Zwei Meldungen, die an der Oberfläche nichts miteinander zu tun haben: Eine Mutter tötet ihre Kinder; es wird eine Umfrage vorgestellt, derzufolge die Deutschen in ihrem Land besonders viel Korruption vermuten.

Mir scheint, es gibt einen Zusammenhang zwischen diesen beiden Ereignissen. Davon handelt dieser Beitrag.

Thomas Pauli Offline




Beiträge: 1.486

07.12.2007 09:37
#2 RE: Eine Familientragödie, ein Korruptionsbericht und die deutsche Befindlichkeit Antworten

Lieber Zettel,

mich erstaunt immer, welch grenzenloses Vertrauen in den Staat gesetzt wird, obwohl er doch gerade eben wieder bewiesen hat, daß er diesem Vertrauen nicht gerecht wurde! Das Jugend-, Sozial- und wer weiß was noch für ein Amt war doch zuständig, oder?
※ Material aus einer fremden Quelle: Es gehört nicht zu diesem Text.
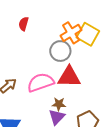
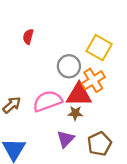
orange cross: (71, 33) -> (93, 80), moved
brown star: (59, 104) -> (75, 113), moved

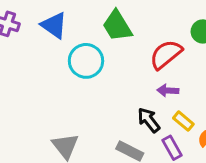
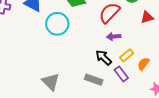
yellow rectangle: (183, 121) -> (127, 55), turned -72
Aber statt die Tatsache zu akzeptieren, daß Ämter genauso versagen können wie wir selbst (Und es gibt durchaus Gründe anzunehmen, daß sie bei weitem schlimmer sind), werden ihnen noch mehr Aufgaben aufgedrückt und noch mehr Macht eingeräumt!
Ich bin meinen Gemeinschaftskundelehrern sehr dankbar dafür, daß sie immer wieder betont haben, daß die Menschen sich vor dem Staat schützen müssen, daß sie, wenn sie sich nicht widersetzen, ihre Freiheit verlieren. Und das geht schneller als man denkt!
Seid aber gewiß, daß das Geheimnis des Glücks die Freiheit, das Geheimnis der Freiheit abr der Mut ist. (Perikles)

Herzlich, Thomas

C. Offline




Beiträge: 2.639

07.12.2007 10:14
#3 RE: Eine Familientragödie, ein Korruptionsbericht und die deutsche Befindlichkeit Antworten

Guten Morgen,

In Antwort auf:
Der Glaube, daß der Staat den Auftrage habe, das Glück "seiner" Bürger zu sichern und sie vor allen Fährnissen zu bewahren, und sei es vor der Attacke einer Schizophrenen, ist längst nicht mehr auf die deutsche Linke beschränkt. Er ist - das Wort scheint mir allmählich angemessen zu werden - zu einer gesellschaftlichen, einer politischen Obsession geworden


So ist es mit dem glauben, allerdings hast Du dafür schon einmal die Gründe plausibel dargelegt am Beipiel des Aktionismus von Herrn Schäuble.

Natürlich ist sich auch Frau von der Leyen bewusst, dass es solche vorgänge immer wieder geben wird wie sich auch Schäuble bewusst ist, dass ein Anschlag eben nicht zu vermeiden ist, aber man will sich nicht den Vorwurf gefallen lassen nicht alles in der Macht stehende getan zu haben. Das ganze hat ja auch ein paar wunderschöne Nebeneffekte, schafft Arbeitsplätze auf Staatskosten, lässt sich medienwirksam verkaufen und schürt die Illusion, dass der Staat irgendetwas ausrichten könnte, auch dort wo er gar keine Chance hat oder wo es ihn nichts angeht.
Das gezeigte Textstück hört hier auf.